From Few to Many: Self-Improving Many-Shot Reasoners Through Iterative Optimization and Generation
This work addresses the challenge of optimizing many-shot learning for LLM users, offering a method to enhance performance beyond simple scaling, though it is incremental as it builds on existing many-shot paradigms.
The paper tackles the problem of improving many-shot in-context learning by analyzing its factors and proposing an algorithm that identifies influential examples and regenerates new ones, leading to significant performance gains on tasks like symbolic reasoning, numerical reasoning, and code generation across various LLMs.

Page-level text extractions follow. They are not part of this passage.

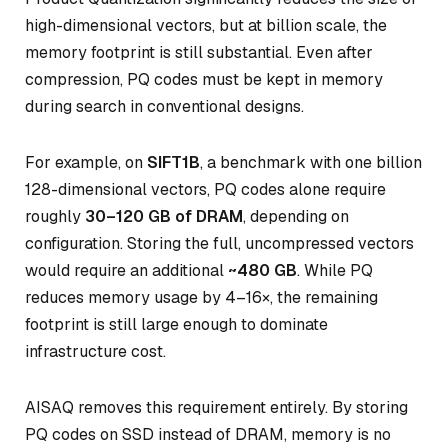
high-dimensional vectors, but at billion scale, the
memory footprint is still substantial. Even after
compression, PQ codes must be kept in memory
during search in conventional designs.
For example, on
SIFT1B
, a benchmark with one billion
128-dimensional vectors, PQ codes alone require
roughly
30–120 GB of DRAM
, depending on
configuration. Storing the full, uncompressed vectors
would require an additional
~480 GB
. While PQ
reduces memory usage by 4–16×, the remaining
footprint is still large enough to dominate
infrastructure cost.
AISAQ removes this requirement entirely. By storing
PQ codes on SSD instead of DRAM, memory is no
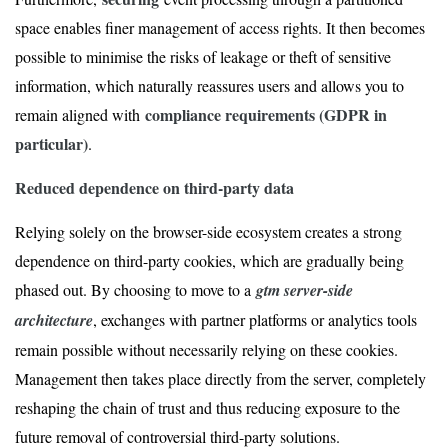
space enables finer management of access rights. It then becomes
possible to minimise the risks of leakage or theft of sensitive
information, which naturally reassures users and allows you to
compliance requirements (GDPR in
remain aligned with
particular)
.
Reduced dependence on third-party data
Relying solely on the browser-side ecosystem creates a strong
dependence on third-party cookies, which are gradually being
phased out. By choosing to move to a
gtm server-side
architecture
, exchanges with partner platforms or analytics tools
remain possible without necessarily relying on these cookies.
Management then takes place directly from the server, completely
reshaping the chain of trust and thus reducing exposure to the
future removal of controversial third-party solutions.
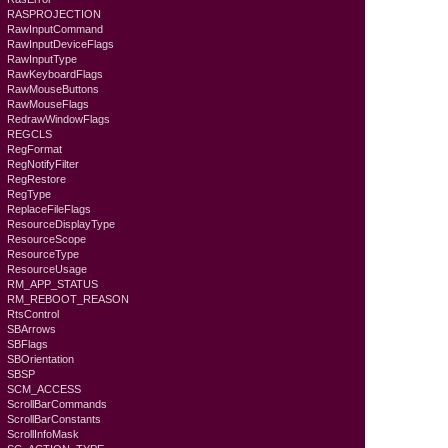
RASPROJECTION
RawInputCommand
RawInputDeviceFlags
RawInputType
RawKeyboardFlags
RawMouseButtons
RawMouseFlags
RedrawWindowFlags
REGCLS
RegFormat
RegNotifyFilter
RegRestore
RegType
ReplaceFileFlags
ResourceDisplayType
ResourceScope
ResourceType
ResourceUsage
RM_APP_STATUS
RM_REBOOT_REASON
RtsControl
SBArrows
SBFlags
SBOrientation
SBSP
SCM_ACCESS
ScrollBarCommands
ScrollBarConstants
ScrollInfoMask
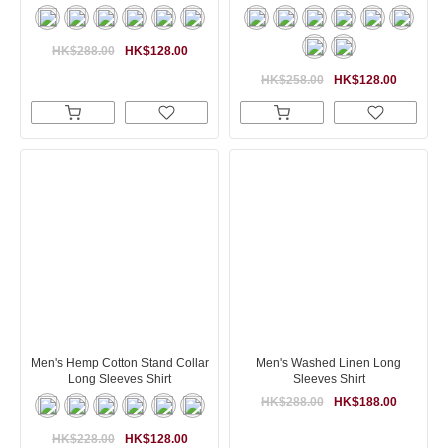
HK$288.00
HK$128.00
HK$258.00
HK$128.00
Men's Hemp Cotton Stand Collar
Men's Washed Linen Long
Long Sleeves Shirt
Sleeves Shirt
HK$288.00
HK$188.00
HK$228.00
HK$128.00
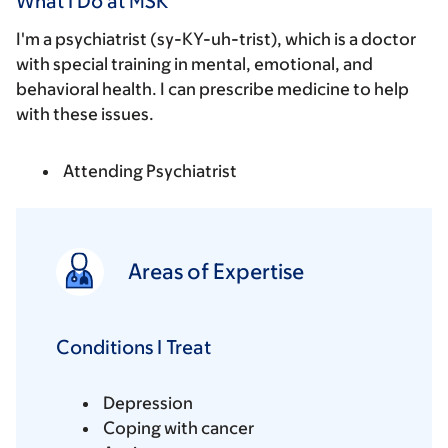
What I Do at MSK
I'm a psychiatrist (sy-KY-uh-trist), which is a doctor
with special training in mental, emotional, and
behavioral health. I can prescribe medicine to help
with these issues.
Attending Psychiatrist
Areas of Expertise
Conditions I Treat
Depression
Coping with cancer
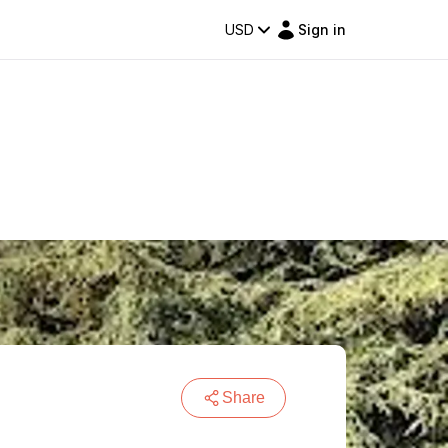
USD
Sign in
Share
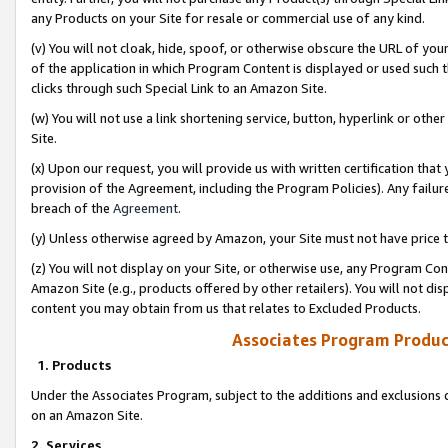
any Products on your Site for resale or commercial use of any kind.
(v) You will not cloak, hide, spoof, or otherwise obscure the URL of your
of the application in which Program Content is displayed or used such 
clicks through such Special Link to an Amazon Site.
(w) You will not use a link shortening service, button, hyperlink or oth
Site.
(x) Upon our request, you will provide us with written certification tha
provision of the Agreement, including the Program Policies). Any failure
breach of the
Agreement
.
(y) Unless otherwise agreed by Amazon, your Site must not have price tr
(z) You will not display on your Site, or otherwise use, any Program Con
Amazon Site (e.g., products offered by other retailers). You will not di
content you may obtain from us that relates to Excluded Products.
Associates Program Produc
1. Products
Under the Associates Program, subject to the additions and exclusions d
on an Amazon Site.
2. Services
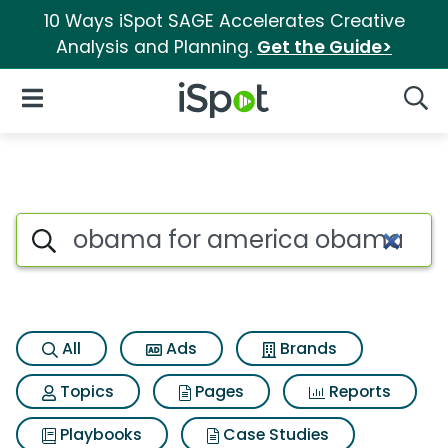
10 Ways iSpot SAGE Accelerates Creative
Analysis and Planning.
Get the Guide>
iSpot Logo
Open Navigation
Searc
Search iSpot
All
Ads
Brands
Topics
Pages
Reports
Playbooks
Case Studies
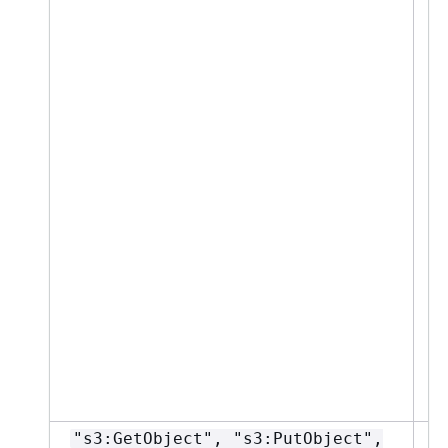
"s3:GetObject", "s3:PutObject",
"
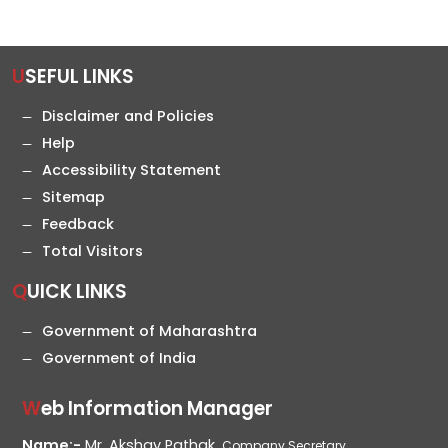
USEFUL LINKS
Disclaimer and Policies
Help
Accessibility Statement
Sitemap
Feedback
Total Visitors
QUICK LINKS
Government of Maharashtra
Government of India
Web Information Manager
Name:-
Mr. Akshay Pathak,
Company Secretary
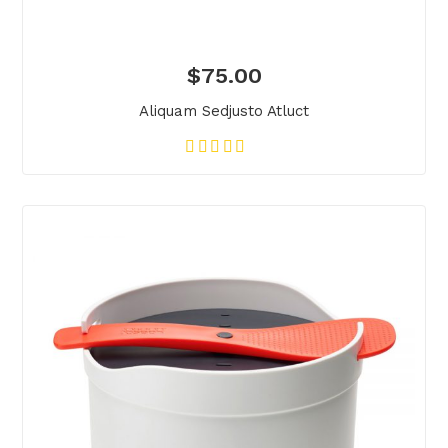
$
75.00
Aliquam Sedjusto Atluct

Recent advances in long-context large language models (LLMs) have led to the emerging paradigm of many-shot in-context learning (ICL), where it is observed that scaling many more demonstrating examples beyond the conventional few-shot setup in the context can lead to performance benefits. However, despite its promise, it is unclear what aspects dominate the benefits and whether simply scaling to more examples is the most effective way of improving many-shot ICL. In this work, we first provide an analysis of the factors driving many-shot ICL, and we find that 1) many-shot performance can still be attributed to often a few disproportionately influential examples and 2) identifying such influential examples ("optimize") and using them as demonstrations to regenerate new examples ("generate") can lead to further improvements. Inspired by the findings, we propose BRIDGE, an algorithm that alternates between the optimize step with Bayesian optimization to discover the influential sets of examples and the generate step to reuse this set to expand the reasoning paths of the examples back to the many-shot regime automatically. On Gemini, Claude, and Mistral LLMs of different sizes, we show that BRIDGE to significant improvements across a diverse set of tasks, including symbolic reasoning, numerical reasoning, and code generation.